Even less probable is Charlie’s plan to reform the criminals by putting them on his payroll with the promise that they’ll get a fair share of the money after Charlie recovers it. Now I'm all in favor of reforming criminals, but I'm not willing to employ two ex-cons after they point their guns at me. Charlie's saintly qualities are a bit much in a guy who murdered a man for swindling his mother.
Obligatory action scenes justify the novel’s marketing as a thriller, culminating in a plan by the sisters to protect their husbands by befriending Charlie’s mother and then doing away with her. Like Charlie, Linda has an improbable knack for avoiding death. A final improbability involves Charlie’s uncanny knowledge that his mother will need rescuing despite the absence of any reason to fear for her safety.
The plot of Pro Bono is mildly interesting because it focuses on financial crime rather than the typical thriller obsession with serial killers. The coincidences and strains in logic that drive the plot are the novel’s most serious flaw, but the flaw is so often repeated that it detracts from Perry’s effort to build suspense.
Perry always writes in a plodding style, making the success of his novels turn on whether he tells an intriguing story. Pro Bono is sufficiently intriguing to earn a guarded recommendation, but I won’t be putting it high on my list of 2025 thriller recommendations.
RECOMMENDED WITH RESERVATIONS
A Conventional Boy by Charles Stross
Published by Tordotcom on January 7, 2025
The long-running Laundry Files series imagines a secret British agency that is tasked with defending Great Britain against occult threats. Since summoning a supernatural being from another dimension is essentially a math problem, supernatural incursions became more prevalent with the proliferation of computers. Laundry snatch squads capture cultists who summon demons and place them in Camp Sunshine for investigation and deprogramming.
As a boy, Derek Reilly mastered the game of Dungeons and Dragons. He did research into the occult to create new game scenarios. The government, mistaking his notes for evidence that he was summoning demons, snatched him and rendered him to Camp Sunshine. Years passed before his captors realized he was just a harmless, stuttering, mildly autistic kid, but by that point, camp authorities worried that he had absorbed too much knowledge of the supernatural to permit his safe release.

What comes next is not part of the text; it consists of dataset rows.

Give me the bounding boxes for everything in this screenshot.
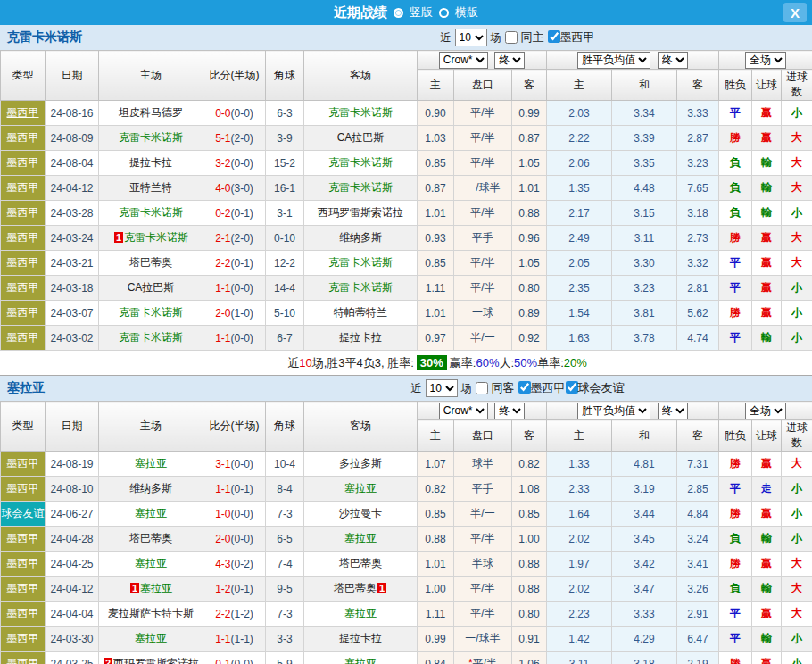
same-away-checkbox[interactable]	[476, 382, 488, 394]
odds-away: 3.24	[677, 527, 719, 552]
europe-final-select[interactable]: 终	[658, 403, 688, 419]
summary-part: 大:	[499, 355, 514, 371]
odds-final-select[interactable]: 终	[494, 403, 525, 419]
col-eur-draw: 和	[612, 420, 677, 452]
corner-cell: 7-3	[266, 502, 304, 527]
europe-group-header: 胜平负均值 终	[547, 51, 719, 70]
league-cell[interactable]: 墨西甲	[1, 477, 46, 502]
home-team-cell: 维纳多斯	[99, 477, 203, 502]
col-date: 日期	[46, 402, 99, 452]
score-cell: 1-1(0-1)	[203, 477, 266, 502]
close-icon[interactable]: X	[783, 3, 807, 22]
date-cell: 24-08-04	[46, 151, 99, 176]
handicap-away-odds: 0.99	[512, 101, 547, 126]
date-cell: 24-08-10	[46, 477, 99, 502]
match-count-select-2[interactable]: 10	[426, 379, 458, 397]
league-cell[interactable]: 墨西甲	[1, 552, 46, 577]
league-cell[interactable]: 墨西甲	[1, 577, 46, 602]
result-goals: 大	[782, 126, 812, 151]
result-handicap: 輸	[752, 201, 782, 226]
summary-part: 20%	[564, 356, 587, 369]
league-filter-label[interactable]: 墨西甲	[531, 381, 566, 394]
league-cell[interactable]: 墨西甲	[1, 276, 46, 301]
odds-home: 2.05	[547, 251, 612, 276]
same-home-label[interactable]: 同主	[521, 29, 544, 46]
handicap-line: 一球	[454, 301, 512, 326]
away-team-table: 类型 日期 主场 比分(半场) 角球 客场 Crow* 终 胜平负均值 终 全场…	[0, 401, 812, 664]
result-outcome: 負	[719, 201, 752, 226]
result-outcome: 負	[719, 577, 752, 602]
date-cell: 24-04-25	[46, 552, 99, 577]
corner-cell: 9-5	[266, 577, 304, 602]
handicap-home-odds: 1.01	[418, 552, 454, 577]
league-cell[interactable]: 球会友谊	[1, 502, 46, 527]
handicap-home-odds: 0.85	[418, 502, 454, 527]
result-handicap: 贏	[752, 276, 782, 301]
odds-away: 3.23	[677, 151, 719, 176]
odds-provider-select[interactable]: Crow*	[439, 52, 488, 69]
odds-draw: 3.34	[612, 101, 677, 126]
odds-draw: 3.47	[612, 577, 677, 602]
handicap-away-odds: 0.96	[512, 226, 547, 251]
result-handicap: 輸	[752, 527, 782, 552]
handicap-home-odds: 1.00	[418, 577, 454, 602]
league-cell[interactable]: 墨西甲	[1, 176, 46, 201]
same-away-label[interactable]: 同客	[492, 380, 515, 396]
score-cell: 2-2(1-2)	[203, 602, 266, 627]
league-cell[interactable]: 墨西甲	[1, 602, 46, 627]
layout-radio-vertical-label[interactable]: 竖版	[410, 4, 433, 21]
score-cell: 1-0(0-0)	[203, 502, 266, 527]
league-cell[interactable]: 墨西甲	[1, 126, 46, 151]
league-filter-label[interactable]: 墨西甲	[560, 30, 595, 44]
away-team-title: 塞拉亚	[7, 380, 45, 396]
handicap-home-odds: 0.88	[418, 527, 454, 552]
europe-final-select[interactable]: 终	[658, 52, 688, 69]
col-home: 主场	[99, 51, 203, 101]
result-handicap: 輸	[752, 627, 782, 652]
league-cell[interactable]: 墨西甲	[1, 627, 46, 652]
league-filter-label[interactable]: 球会友谊	[578, 381, 625, 394]
league-cell[interactable]: 墨西甲	[1, 251, 46, 276]
result-scope-select[interactable]: 全场	[745, 403, 786, 419]
league-cell[interactable]: 墨西甲	[1, 326, 46, 351]
date-cell: 24-08-19	[46, 452, 99, 477]
result-handicap: 輸	[752, 176, 782, 201]
league-cell[interactable]: 墨西甲	[1, 151, 46, 176]
odds-home: 2.02	[547, 577, 612, 602]
result-scope-select[interactable]: 全场	[745, 52, 786, 69]
league-cell[interactable]: 墨西甲	[1, 201, 46, 226]
europe-provider-select[interactable]: 胜平负均值	[577, 403, 650, 419]
handicap-group-header: Crow* 终	[418, 51, 547, 70]
layout-radio-horizontal-label[interactable]: 横版	[455, 4, 478, 21]
league-cell[interactable]: 墨西甲	[1, 301, 46, 326]
same-home-checkbox[interactable]	[505, 31, 518, 44]
near-label: 近	[441, 30, 452, 46]
league-cell[interactable]: 墨西甲	[1, 652, 46, 664]
league-cell[interactable]: 墨西甲	[1, 527, 46, 552]
result-outcome: 負	[719, 151, 752, 176]
league-cell[interactable]: 墨西甲	[1, 452, 46, 477]
league-filter-checkbox[interactable]	[566, 381, 578, 394]
corner-cell: 12-2	[266, 251, 304, 276]
section-header-away-team: 塞拉亚 近 10 场 同客 墨西甲球会友谊	[0, 376, 812, 401]
score-cell: 1-1(0-0)	[203, 326, 266, 351]
odds-final-select[interactable]: 终	[494, 52, 525, 69]
league-cell[interactable]: 墨西甲	[1, 226, 46, 251]
league-cell[interactable]: 墨西甲	[1, 101, 46, 126]
odds-draw: 3.44	[612, 502, 677, 527]
home-team-cell: 塞拉亚	[99, 502, 203, 527]
score-cell: 0-2(0-1)	[203, 201, 266, 226]
odds-provider-select[interactable]: Crow*	[439, 403, 488, 419]
corner-cell: 3-9	[266, 126, 304, 151]
league-filter-checkbox[interactable]	[548, 30, 560, 43]
layout-radio-horizontal[interactable]	[439, 8, 449, 18]
odds-away: 2.85	[677, 477, 719, 502]
layout-radio-vertical[interactable]	[394, 8, 403, 18]
europe-provider-select[interactable]: 胜平负均值	[577, 52, 650, 69]
odds-draw: 3.23	[612, 276, 677, 301]
corner-cell: 14-4	[266, 276, 304, 301]
result-handicap: 贏	[752, 552, 782, 577]
league-filter-checkbox[interactable]	[518, 381, 531, 394]
result-outcome: 勝	[719, 502, 752, 527]
match-count-select-1[interactable]: 10	[455, 29, 487, 46]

Derek has been in Camp Sunshine for thirty years, passing the time by running a Dungeons and Dragons game by mail. When he learns about a nearby Dungeons and Dragons convention, he breaks out of the camp, hoping for a taste of freedom before he turns fifty. Unfortunately, true cultists are also attending the convention.

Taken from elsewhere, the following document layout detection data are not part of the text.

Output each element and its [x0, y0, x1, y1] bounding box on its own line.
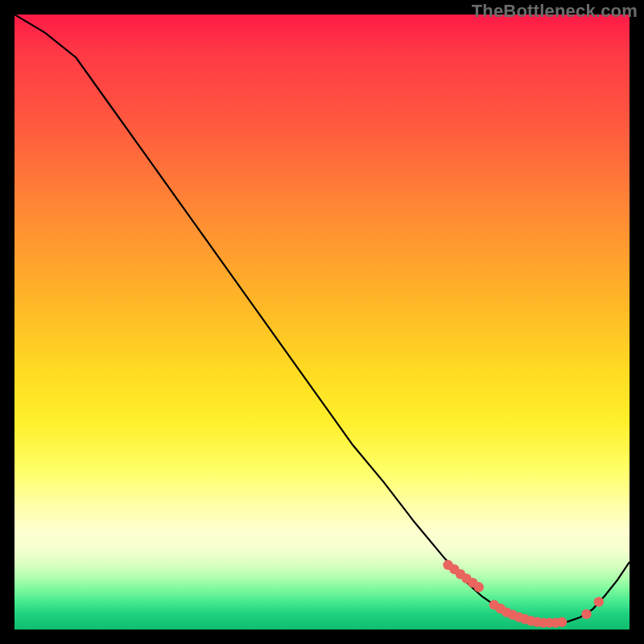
- watermark-text: TheBottleneck.com: [472, 1, 638, 22]
- curve-marker: [594, 597, 604, 606]
- chart-svg: [14, 14, 630, 630]
- chart-stage: TheBottleneck.com: [0, 0, 644, 644]
- curve-marker: [557, 617, 567, 627]
- bottleneck-curve: [14, 14, 630, 623]
- curve-marker: [581, 609, 591, 619]
- curve-marker: [474, 582, 484, 592]
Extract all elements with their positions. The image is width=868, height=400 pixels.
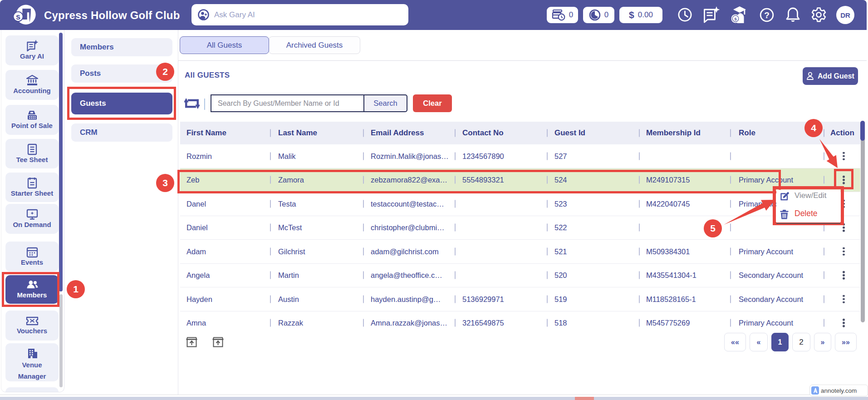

Iris Carpenter — high priestess of the Brotherhood of the Pharaoh — now works for the Laundry, although she wears an explosive collar that will allow the government to end her life if she uses her skills to help the dark side. Iris leads the search for Derek and then joins a squad from the Laundry to put down the mischief that is arising in the hotel where the convention is being held. Supernatural action ensues.
Fans of the series will recognize Iris. Derek is (I think) new to the series. The most frequently recurring protagonist, Bob Howard, doesn’t appear in the main story, but after this novel concludes, two short stories featuring Bob round out the book.

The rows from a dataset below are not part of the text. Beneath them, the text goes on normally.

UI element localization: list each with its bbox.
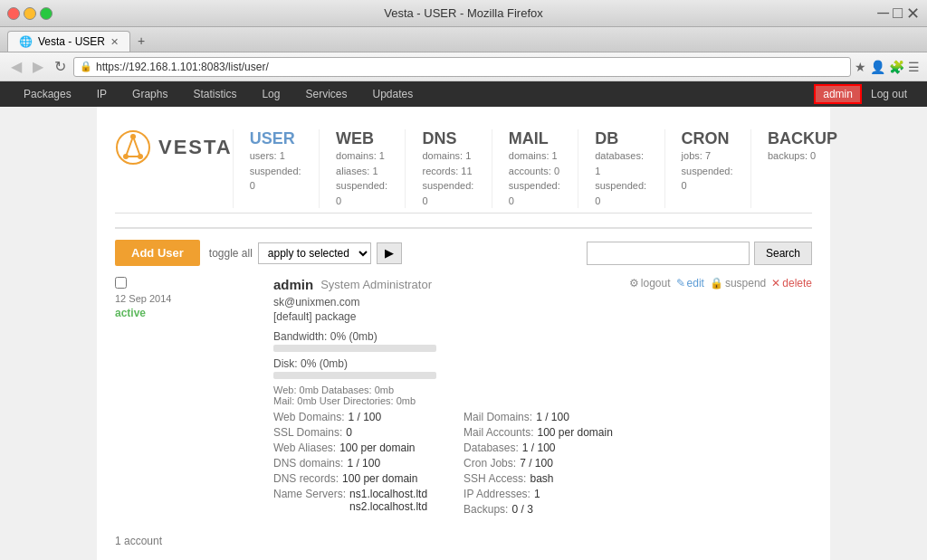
nav-packages[interactable]: Packages [11,83,84,105]
web-aliases-label: Web Aliases: [273,441,336,454]
databases-label: Databases: [464,441,519,454]
user-delete-btn[interactable]: ✕ delete [771,277,812,289]
menu-icon[interactable]: ☰ [908,60,920,74]
ip-addresses-label: IP Addresses: [464,488,530,500]
ssl-domains-val: 0 [346,426,352,439]
forward-btn[interactable]: ▶ [29,56,47,77]
stat-mail[interactable]: MAIL domains: 1 accounts: 0 suspended: 0 [492,129,578,208]
edit-icon: ✎ [676,277,685,289]
user-row: 12 Sep 2014 active admin System Administ… [115,277,812,518]
stat-mail-suspended: suspended: 0 [509,178,561,208]
nav-links: Packages IP Graphs Statistics Log Servic… [11,83,425,105]
close-icon[interactable]: ✕ [906,4,920,24]
profile-icon[interactable]: 👤 [870,60,885,74]
user-name[interactable]: admin [273,277,313,292]
stat-backup-backups: backups: 0 [768,148,829,164]
disk-progress [273,372,436,379]
search-button[interactable]: Search [754,242,812,265]
maximize-icon[interactable]: □ [893,4,903,24]
ns2-val: ns2.localhost.ltd [349,500,427,513]
minimize-icon[interactable]: ─ [877,4,889,24]
back-btn[interactable]: ◀ [7,56,25,77]
window-max-btn[interactable] [40,7,53,20]
stat-web[interactable]: WEB domains: 1 aliases: 1 suspended: 0 [319,129,405,208]
tab-close-btn[interactable]: ✕ [110,36,119,48]
nav-services[interactable]: Services [292,83,359,105]
mail-domains-label: Mail Domains: [464,411,532,423]
usage-line1: Web: 0mb Databases: 0mb [273,384,616,395]
dns-records-label: DNS records: [273,472,339,485]
nav-statistics[interactable]: Statistics [180,83,249,105]
svg-point-3 [138,154,143,159]
refresh-btn[interactable]: ↻ [51,56,70,77]
nav-updates[interactable]: Updates [359,83,425,105]
logout-btn[interactable]: Log out [862,83,916,105]
browser-tab[interactable]: 🌐 Vesta - USER ✕ [7,31,130,52]
dns-records-val: 100 per domain [342,472,417,485]
apply-select[interactable]: apply to selected [258,242,371,264]
stat-user-title: USER [250,129,302,148]
user-logout-btn[interactable]: ⚙ logout [629,277,671,289]
user-checkbox[interactable] [115,277,127,289]
stat-web-title: WEB [336,129,388,148]
window-min-btn[interactable] [24,7,36,20]
stat-db-suspended: suspended: 0 [595,178,647,208]
user-fullname: System Administrator [320,278,432,291]
add-user-button[interactable]: Add User [115,240,200,266]
svg-point-2 [130,134,136,139]
user-suspend-btn[interactable]: 🔒 suspend [710,277,766,289]
stat-dns-domains: domains: 1 [422,148,474,164]
stat-mail-accounts: accounts: 0 [509,164,561,179]
stat-user-suspended: suspended: 0 [250,164,302,194]
stat-dns-title: DNS [422,129,474,148]
bandwidth-label: Bandwidth: 0% (0mb) [273,330,616,343]
stat-dns[interactable]: DNS domains: 1 records: 11 suspended: 0 [405,129,491,208]
mail-accounts-val: 100 per domain [537,426,612,439]
user-email: sk@unixmen.com [273,296,616,308]
stat-cron[interactable]: CRON jobs: 7 suspended: 0 [664,129,750,208]
usage-line2: Mail: 0mb User Directories: 0mb [273,395,616,406]
stat-cron-jobs: jobs: 7 [682,148,734,164]
cron-jobs-val: 7 / 100 [520,457,553,470]
logout-icon: ⚙ [629,277,639,289]
mail-domains-val: 1 / 100 [536,411,569,423]
stat-db-databases: databases: 1 [595,148,647,178]
suspend-icon: 🔒 [710,277,723,289]
go-button[interactable]: ▶ [377,242,402,264]
window-close-btn[interactable] [7,7,20,20]
nav-ip[interactable]: IP [84,83,119,105]
stat-db[interactable]: DB databases: 1 suspended: 0 [578,129,664,208]
top-nav: Packages IP Graphs Statistics Log Servic… [0,81,927,107]
stat-user-users: users: 1 [250,148,302,164]
ns1-val: ns1.localhost.ltd [349,488,427,500]
footer-count: 1 account [115,535,812,547]
admin-badge[interactable]: admin [814,84,862,104]
divider [115,227,812,229]
databases-val: 1 / 100 [522,441,556,454]
extensions-icon[interactable]: 🧩 [889,60,904,74]
search-input[interactable] [587,242,750,265]
nav-log[interactable]: Log [249,83,292,105]
name-servers-label: Name Servers: [273,488,346,500]
detail-col-right: Mail Domains: 1 / 100 Mail Accounts: 100… [464,411,613,518]
user-edit-btn[interactable]: ✎ edit [676,277,704,289]
cron-jobs-label: Cron Jobs: [464,457,516,470]
stat-user[interactable]: USER users: 1 suspended: 0 [233,129,319,208]
stat-cron-title: CRON [682,129,734,148]
stat-web-suspended: suspended: 0 [336,178,388,208]
backups-val: 0 / 3 [511,503,532,516]
user-status: active [115,307,146,319]
nav-graphs[interactable]: Graphs [119,83,180,105]
dns-domains-label: DNS domains: [273,457,343,470]
header-row: VESTA USER users: 1 suspended: 0 WEB dom… [115,120,812,214]
bookmark-icon[interactable]: ★ [855,60,866,74]
new-tab-btn[interactable]: + [130,30,152,52]
stat-backup[interactable]: BACKUP backups: 0 [750,129,846,208]
stat-web-aliases: aliases: 1 [336,164,388,179]
stat-cron-suspended: suspended: 0 [682,164,734,194]
stat-mail-domains: domains: 1 [509,148,561,164]
window-title: Vesta - USER - Mozilla Firefox [384,6,543,20]
web-domains-val: 1 / 100 [348,411,381,423]
ssh-access-val: bash [530,472,553,485]
url-bar[interactable]: 🔒 https://192.168.1.101:8083/list/user/ [73,57,851,77]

I always enjoy Charles Stross’ Laundry Files stories, perhaps because he grounds the supernatural in math that opens portals to other dimensions, transforming the series into something that is closer to science fiction than fantasy. Generous infusions of humor make clear that the supernatural isn’t meant to be taken seriously. While some of the supernatural entities are horrific, the books are too funny to fit within the horror genre. A Conventional Boy works as an intelligent, fast-moving action story. Derek is a sympathetic, likeable character who uses his wits to save the day. What more could a reader want?